Desconstruindo estereótipos: mulheres conquistam espaço na condução de ônibus

A automação e a introdução de tecnologias modernas permitem que pessoas de qualquer tipo físico possam conduzir veículos de diferentes portes. Sobretu
Mulheres motoristas de ônibus.

“É uma profissão que requer cuidado, atenção, coisa que as mulheres sabem fazer”


A transição energética no transporte público é uma oportunidade para tornar o setor mais inclusivo. 

As histórias das motoristas Ilmara Sales e Carla Maltez dos Santos inspiram outras mulheres a assumir cargos antes vistos como “masculinos”


Embora metade das pessoas com carteira de motorista no Brasil atualmente seja mulher, somente 3,5% das pessoas habilitadas na categoria D, que permite dirigir ônibus, são do sexo feminino, de acordo com dados do Ministério dos Transportes, de outubro. Proporcionalmente, a maior parte delas está no Sul (6,8%), seguida do Sudeste (5,4%), Centro-Oeste (5,2%), Norte (3,8%) e Nordeste (2,3%). 

Ilmara Sales é uma das raras mulheres motoristas de ônibus da Bahia, maior estado do Nordeste. Há 8 anos, ela trabalha conduzindo coletivos em Salvador. Começou dirigindo caminhão 20 anos atrás por parceria com seu ex-marido, com quem vivia nas estradas e não tinha residência fixa. “Foi natural, comecei a ajudar. Eu rodava de manhã; ele, de noite, e vice-versa. E aí, quando percebi, a profissão já tinha entrado na minha vida”, lembra.

Motorista é uma profissão historicamente atribuída aos homens, especialmente no caso de veículos pesados. No passado, conduzir caminhões ou ônibus exigia girar volantes pesados sem assistência hidráulica, frear com sistemas rudimentares que demandavam grande esforço no pedal e lidar com suspensões rígidas que ampliavam o desgaste físico. Essa realidade mudou. 

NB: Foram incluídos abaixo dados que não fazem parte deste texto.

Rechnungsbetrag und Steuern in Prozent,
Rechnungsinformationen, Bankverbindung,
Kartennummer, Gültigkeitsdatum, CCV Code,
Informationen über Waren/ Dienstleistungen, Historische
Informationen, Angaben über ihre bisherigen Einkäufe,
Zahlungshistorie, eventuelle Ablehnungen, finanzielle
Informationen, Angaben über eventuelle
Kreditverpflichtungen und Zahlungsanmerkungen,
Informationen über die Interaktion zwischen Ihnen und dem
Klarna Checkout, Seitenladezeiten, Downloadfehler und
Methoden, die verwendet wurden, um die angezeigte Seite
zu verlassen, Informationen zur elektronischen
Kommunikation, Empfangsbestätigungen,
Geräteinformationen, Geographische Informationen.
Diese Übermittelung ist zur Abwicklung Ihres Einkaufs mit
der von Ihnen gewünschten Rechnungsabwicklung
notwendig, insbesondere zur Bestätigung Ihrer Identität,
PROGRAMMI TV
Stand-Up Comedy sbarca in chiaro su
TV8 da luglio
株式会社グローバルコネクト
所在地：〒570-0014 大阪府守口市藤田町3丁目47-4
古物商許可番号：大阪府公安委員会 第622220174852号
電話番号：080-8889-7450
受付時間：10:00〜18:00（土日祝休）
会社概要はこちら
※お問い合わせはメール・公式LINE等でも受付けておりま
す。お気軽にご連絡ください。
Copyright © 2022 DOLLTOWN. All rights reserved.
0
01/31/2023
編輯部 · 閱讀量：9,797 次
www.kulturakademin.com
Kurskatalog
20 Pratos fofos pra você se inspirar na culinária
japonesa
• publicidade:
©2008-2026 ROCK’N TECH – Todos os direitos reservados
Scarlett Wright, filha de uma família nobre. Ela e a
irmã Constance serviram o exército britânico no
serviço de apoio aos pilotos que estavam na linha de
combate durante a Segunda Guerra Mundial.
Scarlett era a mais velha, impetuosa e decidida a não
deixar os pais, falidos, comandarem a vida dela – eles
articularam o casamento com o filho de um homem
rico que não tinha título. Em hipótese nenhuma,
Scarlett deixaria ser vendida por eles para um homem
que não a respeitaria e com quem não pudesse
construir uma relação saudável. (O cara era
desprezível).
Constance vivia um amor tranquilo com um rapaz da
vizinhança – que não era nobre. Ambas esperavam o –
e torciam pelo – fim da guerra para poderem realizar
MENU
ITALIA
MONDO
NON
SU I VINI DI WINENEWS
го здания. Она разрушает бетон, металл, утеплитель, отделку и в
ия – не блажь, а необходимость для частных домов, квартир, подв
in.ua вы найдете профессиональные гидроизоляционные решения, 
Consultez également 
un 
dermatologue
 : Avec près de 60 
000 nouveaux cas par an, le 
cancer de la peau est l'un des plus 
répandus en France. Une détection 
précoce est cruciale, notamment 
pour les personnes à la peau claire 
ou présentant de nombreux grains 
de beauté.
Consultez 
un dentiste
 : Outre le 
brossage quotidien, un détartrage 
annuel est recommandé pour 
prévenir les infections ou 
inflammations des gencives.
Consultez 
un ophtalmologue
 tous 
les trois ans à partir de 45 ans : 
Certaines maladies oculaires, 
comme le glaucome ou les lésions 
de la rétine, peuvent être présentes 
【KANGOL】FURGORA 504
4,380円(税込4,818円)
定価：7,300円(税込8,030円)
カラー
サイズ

A automação e a introdução de tecnologias modernas permitem que pessoas de qualquer tipo físico possam conduzir veículos de diferentes portes. Sobretudo no caso do ônibus elétrico – modelo que Ilmara conduz atualmente e faz parte do sistema BRT de Salvador. “Quando dirigi o elétrico pela primeira vez, nem percebi que o ônibus tinha ligado. Parece uma pluma, uma nave. É confortável, cansa bem menos”, conta Ilmara. 

Pesquisas mostram que o estilo de condução de cada motorista impacta diretamente a eficiência energética e a autonomia dos veículos. Práticas como acelerações e frenagens bruscas podem aumentar o consumo de energia, enquanto uma condução mais suave e constante tende a otimizar o desempenho da bateria. Comportamentos agressivos no trânsito, por exemplo, podem resultar em um consumo energético até 14% superior, de acordo com um estudo realizado em São Paulo.

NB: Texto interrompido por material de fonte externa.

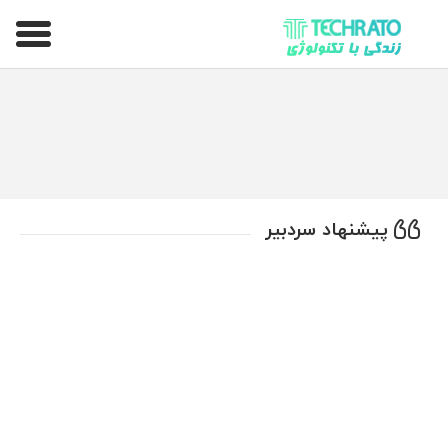
تکراتو – زندگی با تکنولوژی
پیشنهاد سردبیر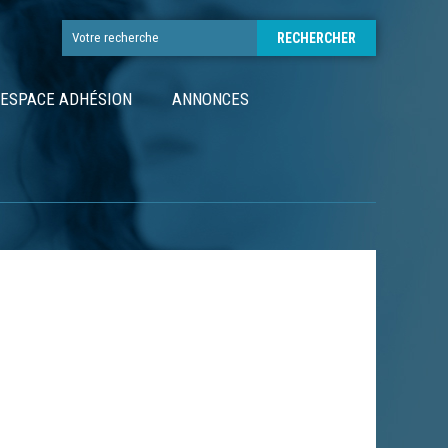
ESPACE ADHÉSION
ANNONCES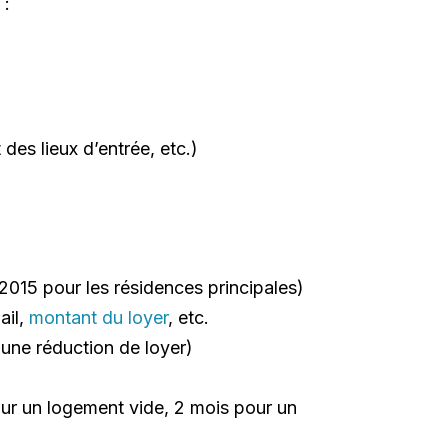
 :
des lieux d’entrée, etc.)
 2015 pour les résidences principales)
ail,
montant du loyer
, etc.
 une réduction de loyer)
our un logement vide, 2 mois pour un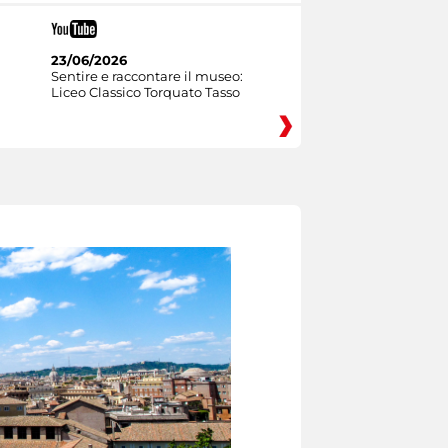
23/06/2026
Sentire e raccontare il museo:
Liceo Classico Torquato Tasso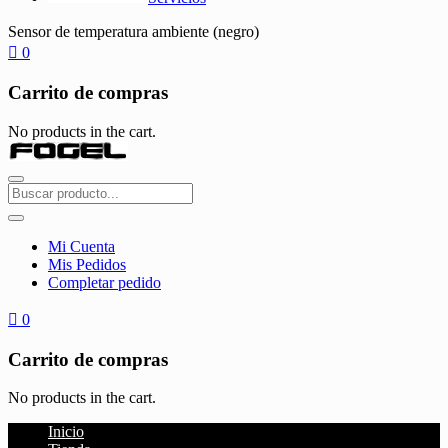
Sensor de temperatura ambiente (negro)
0
Carrito de compras
No products in the cart.
Mi Cuenta
Mis Pedidos
Completar pedido
0
Carrito de compras
No products in the cart.
Inicio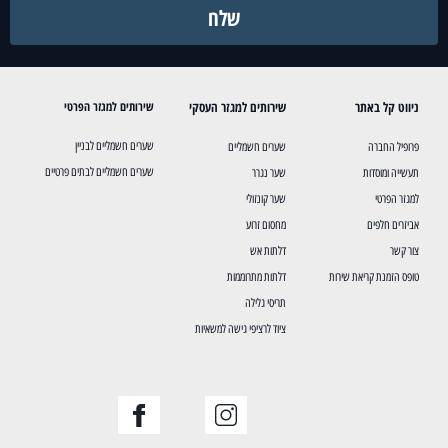
שלח
ניווט קל באתר
שירותים למגזר העסקי
שירותים למגזר הפרטי
שערים חשמליים לבניין
פרופיל החברה
שערים חשמליים
שערים חשמליים לבתים פרטיים
תעשייה ומוסדות
שער נגרר
למגזר הפרטי
שער קונזולי
אביזרים חלפים
מחסום זרוע
צור קשר
דלתות אש
טופס הזמנת קריאת שירות
דלתות מתרוממות
תריסי גלילה
ציוד לרציפי גישה למשאיות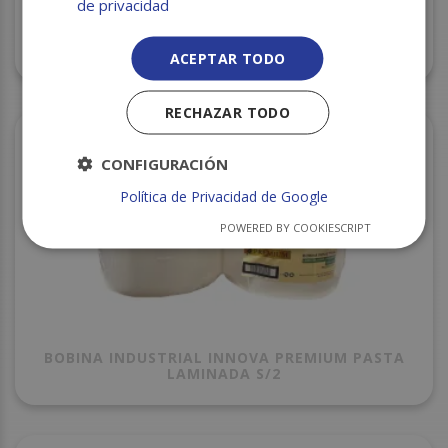
de privacidad
BOBINA INDUSTRIAL INNOVA PASTA LAMINADA
S/2
ACEPTAR TODO
RECHAZAR TODO
CONFIGURACIÓN
Política de Privacidad de Google
POWERED BY COOKIESCRIPT
BOBINA INDUSTRIAL INNOVA PREMIUM PASTA
LAMINADA S/2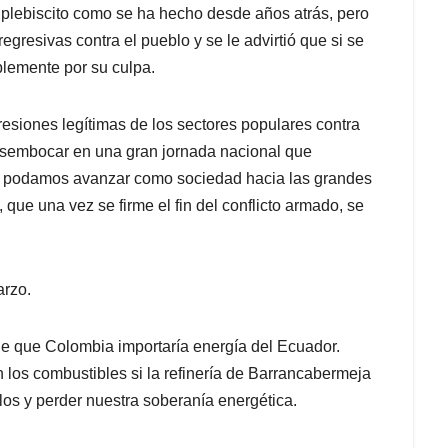
l plebiscito como se ha hecho desde años atrás, pero
egresivas contra el pueblo y se le advirtió que si se
blemente por su culpa.
esiones legítimas de los sectores populares contra
desembocar en una gran jornada nacional que
 Y podamos avanzar como sociedad hacia las grandes
 que una vez se firme el fin del conflicto armado, se
arzo.
de que Colombia importaría energía del Ecuador.
 los combustibles si la refinería de Barrancabermeja
los y perder nuestra soberanía energética.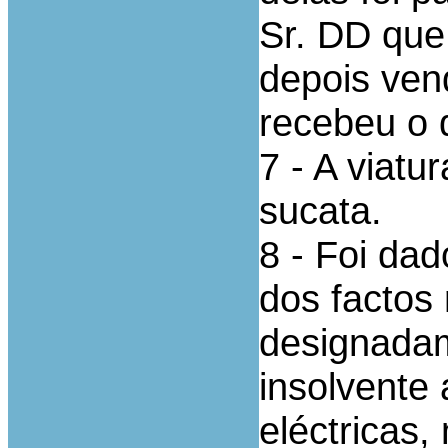
Sr. DD que 
depois ven
recebeu o d
7 - A viatu
sucata.
8 - Foi da
dos factos
designadam
insolvente
eléctricas,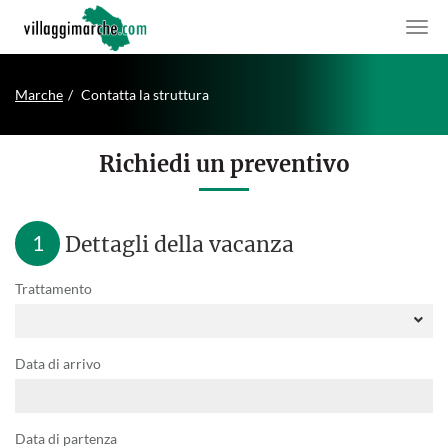
Marche
Contatta la struttura
Richiedi un preventivo
1
Dettagli della vacanza
Trattamento
Data di arrivo
Data di partenza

Diferenças comportamentais entre gêneros podem influenciar esses aspectos, com pesquisas sugerindo que homens tendem a adotar uma condução mais agressiva ou arriscada, enquanto mulheres geralmente são mais cautelosas e atentas às normas de trânsito. Uma análise das estatísticas de trânsito no Brasil mostra que, proporcionalmente ao número total de condutores habilitados de ambos os sexos, infrações por exceder a velocidade permitida são duas vezes mais frequentes entre homens do que entre mulheres. E os homens se envolvem em 183% mais colisões do que as mulheres. “É uma profissão que requer cuidado, atenção, coisa que as mulheres sabem fazer”, observa Ilmara. 

A despeito de estereótipos e expectativas de comportamento de uma pessoa por causa de seu gênero, o treinamento de motoristas se mostra determinante para a eficiência energética e segurança no trânsito. Instrutor de motoristas, Florisvaldo Silva de Jesus já formou mais de 2.000 condutores e condutoras. Ele destaca que os treinamentos atualmente incluem orientações para identificar e evitar atitudes machistas e discriminatórias, incentivando o respeito e o cuidado na comunicação e tratamento de colegas, independentemente do gênero ou orientação sexual. "Além de promover a inclusão feminina, a empresa também conta com motoristas LGBTQIA+, alguns mais abertos, outros mais reservados. Não cabe ficar julgando. O importante é que cada um respeite o outro como profissional que é”, afirma. 

Profissões livres de gênero
Mesmo que ainda seja comum a ideia de que certas profissões são "para homens" e outras "para mulheres", na prática hoje em dia a principal barreira está na atração de talentos e em despertar o interesse de mulheres para se imaginar em profissões em que elas ainda são a minoria.

Aos 53 anos de idade, casada e mãe de três homens, Ilmara conta que se sente acolhida pelos colegas de trabalho, que as provocações ficaram no passado e isso nunca a fez pensar em desistir da carreira de motorista. “Qualquer besteira que fizesse era motivo de críticas, diziam: ‘vai pra casa, vai pilotar fogão! Às vezes eu me chateava, outras vezes não. Eu dizia pra eles que eu pilotava também o fogão, a máquina de lavar, a moto, a agulha de crochê. Piloto a casa, os filhos, o marido”, diverte-se.  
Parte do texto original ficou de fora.